What is the difference between narrow and wide transformations in Spark?
Narrow transformations compute each output partition using data from exactly one input partition — no data moves across the network. Wide transformations require data from multiple input partitions, forcing a shuffle across the network, which is the most expensive operation in a Spark job.
How to think about it
Understanding this split is essential for diagnosing slow Spark jobs and writing efficient pipelines.
Narrow transformations
Each output partition depends on at most one input partition. No shuffle, no network I/O.

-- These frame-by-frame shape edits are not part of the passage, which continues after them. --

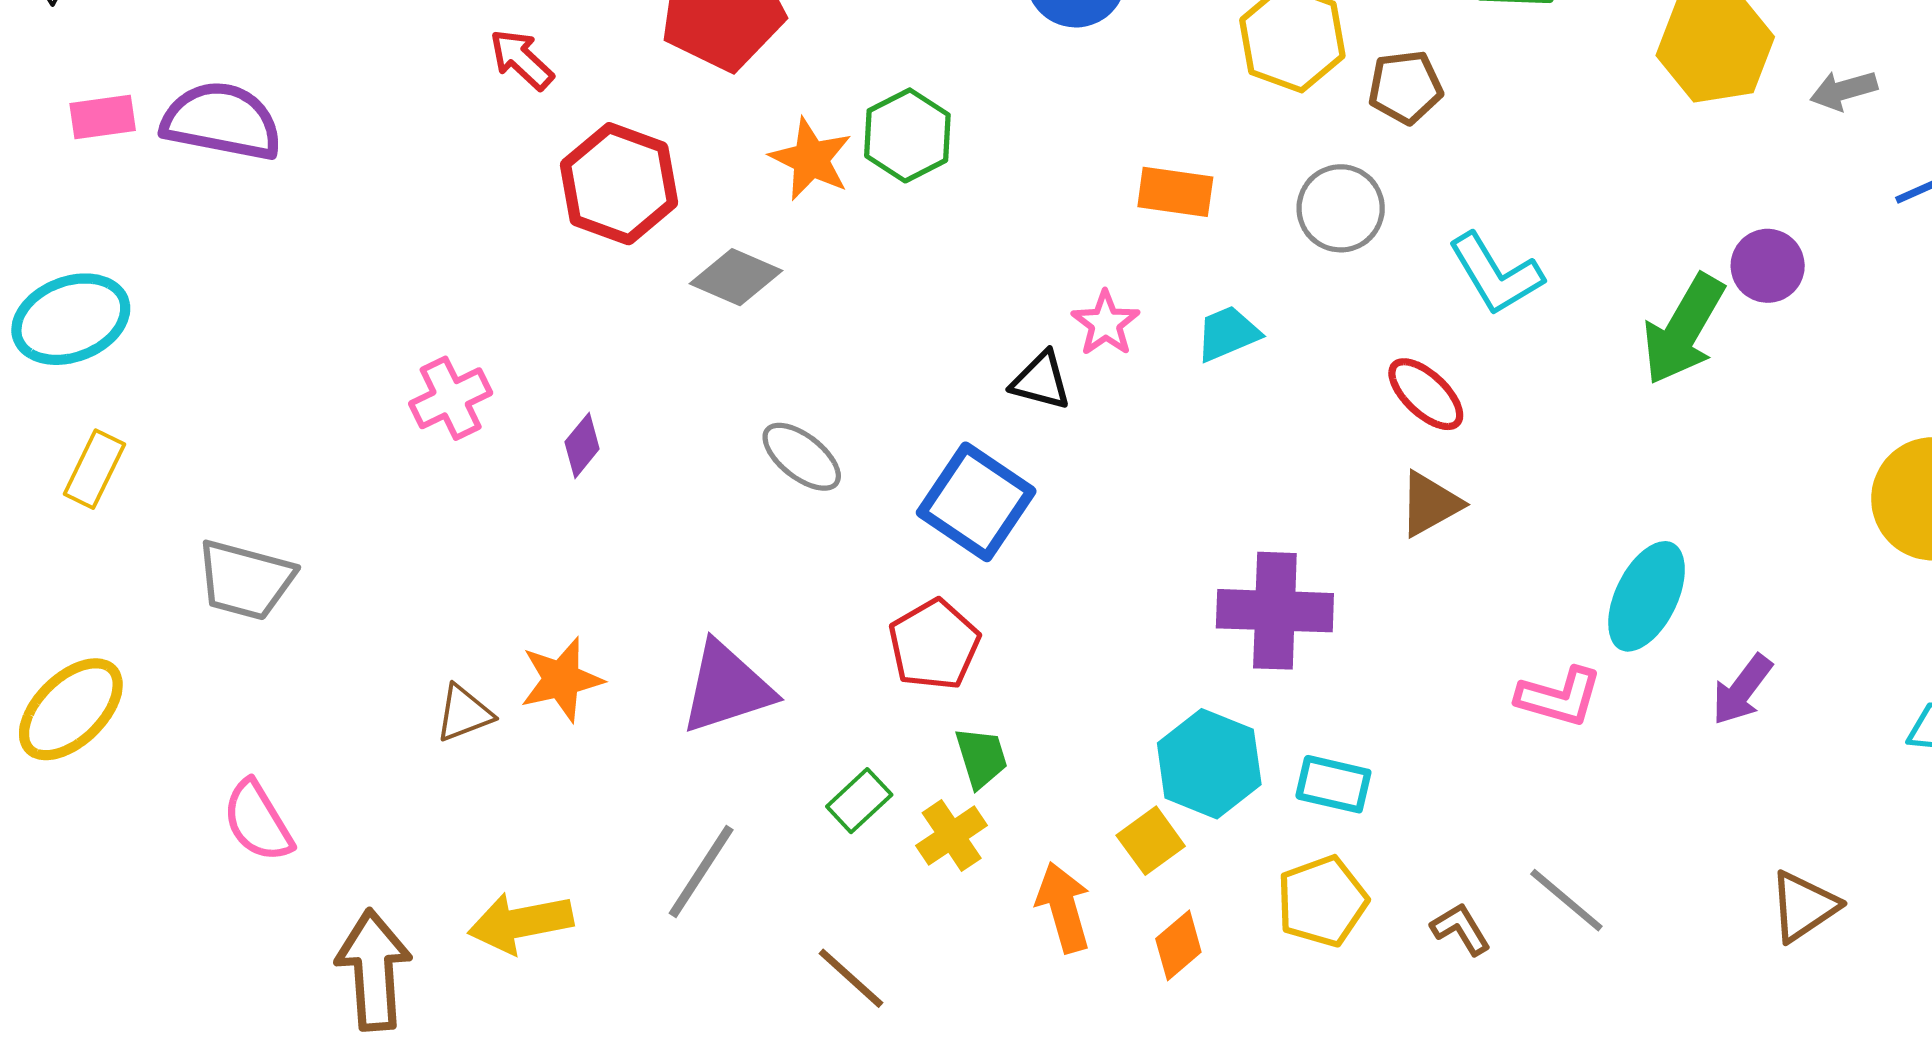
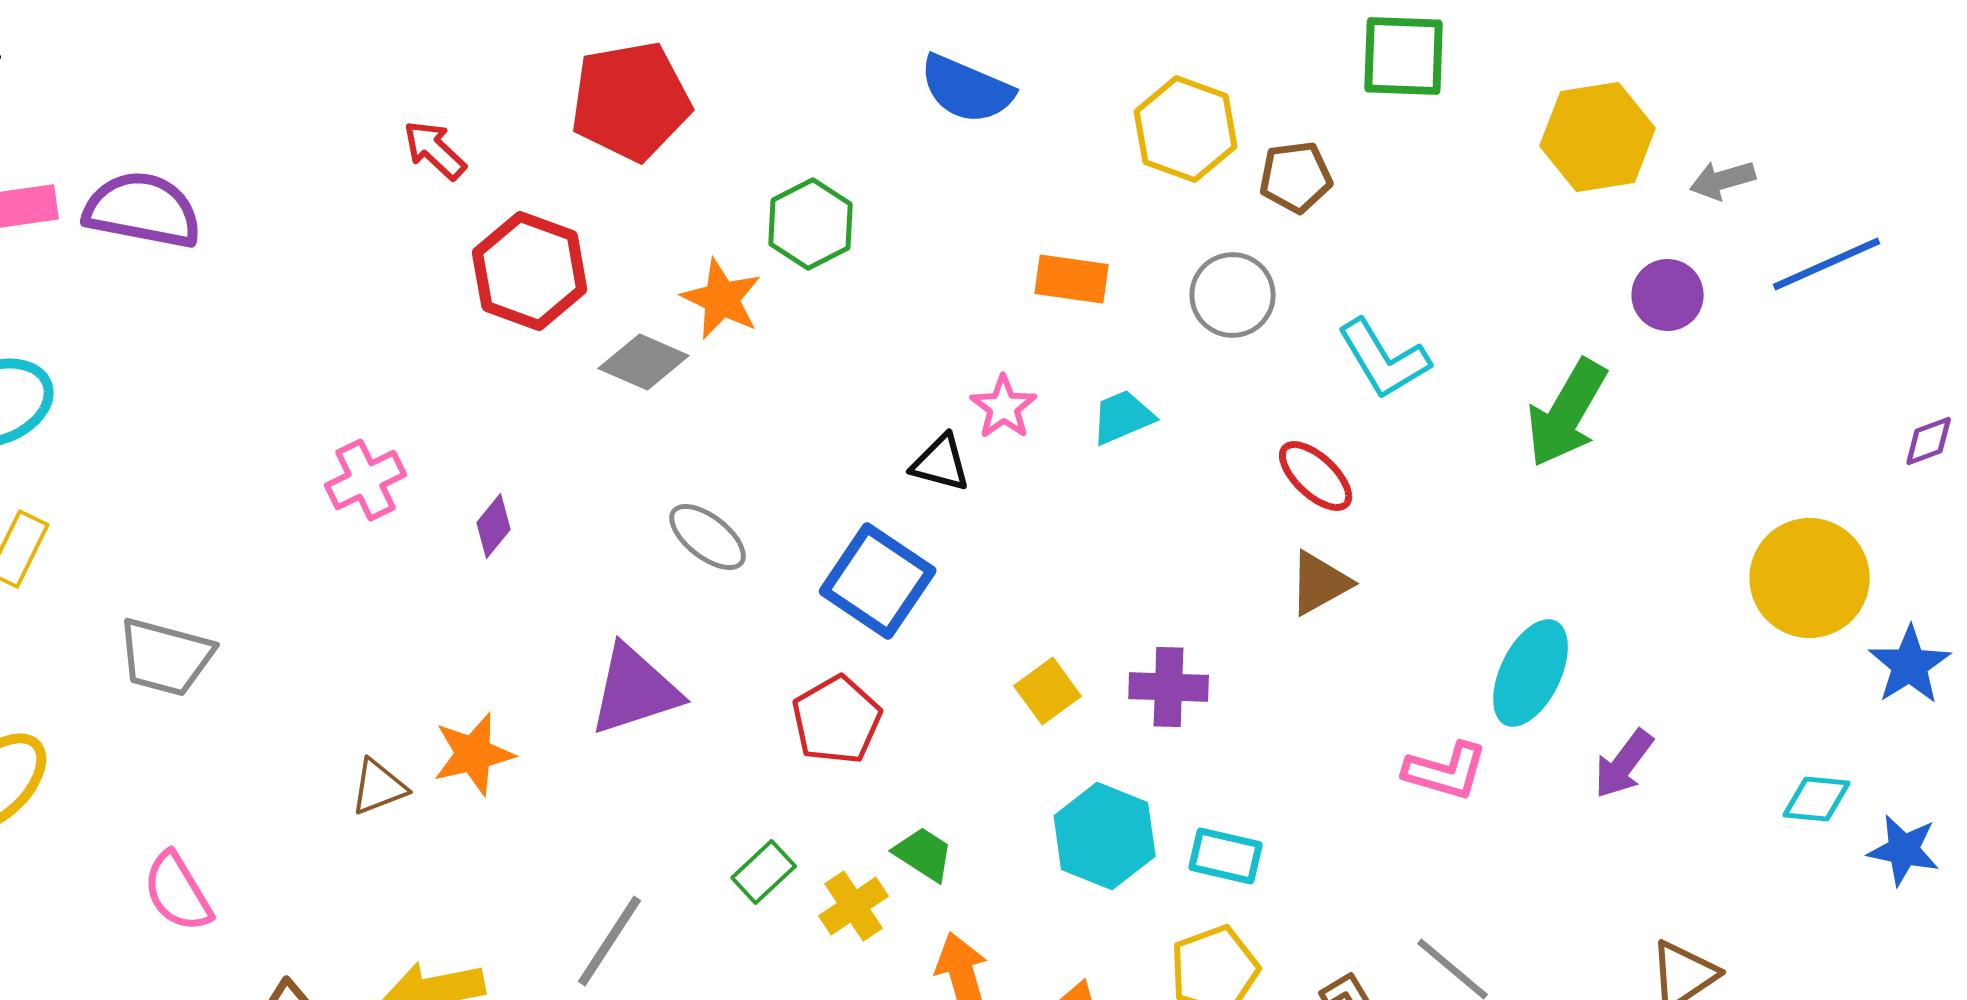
orange star: (811, 159) -> (722, 299), moved
purple circle: (1768, 266) -> (1668, 295), moved
purple cross: (1275, 611) -> (1169, 687), size x0.7
purple triangle: (727, 688) -> (635, 690), moved
green trapezoid: (981, 758) -> (924, 854), moved, turned -40
yellow square: (1151, 841) -> (1048, 691), moved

Examples: map, filter, flatMap, select, withColumn, union.
# Narrow — each partition is filtered independently, no data movement
df.filter("country = 'IN'").withColumn("score", col("value") * 2)
Narrow transformations can be pipelined within a single stage — Spark collapses them into one task.
Wide transformations
Each output partition may require data from many input partitions. Spark must sort and exchange data across executors — a shuffle.
Examples: groupBy, reduceByKey, join (non-broadcast), distinct, repartition, orderBy.
# Wide — triggers a shuffle; all rows with the same key must land on the same executor
df.groupBy("country").agg(sum("revenue"))
Visualizing the difference
Stage boundaries
Each shuffle creates a new stage. Spark cannot pipeline work across a shuffle — it must write intermediate results to disk, transfer them, and start a new set of tasks. This is why reducing shuffles is the single highest-impact Spark optimization.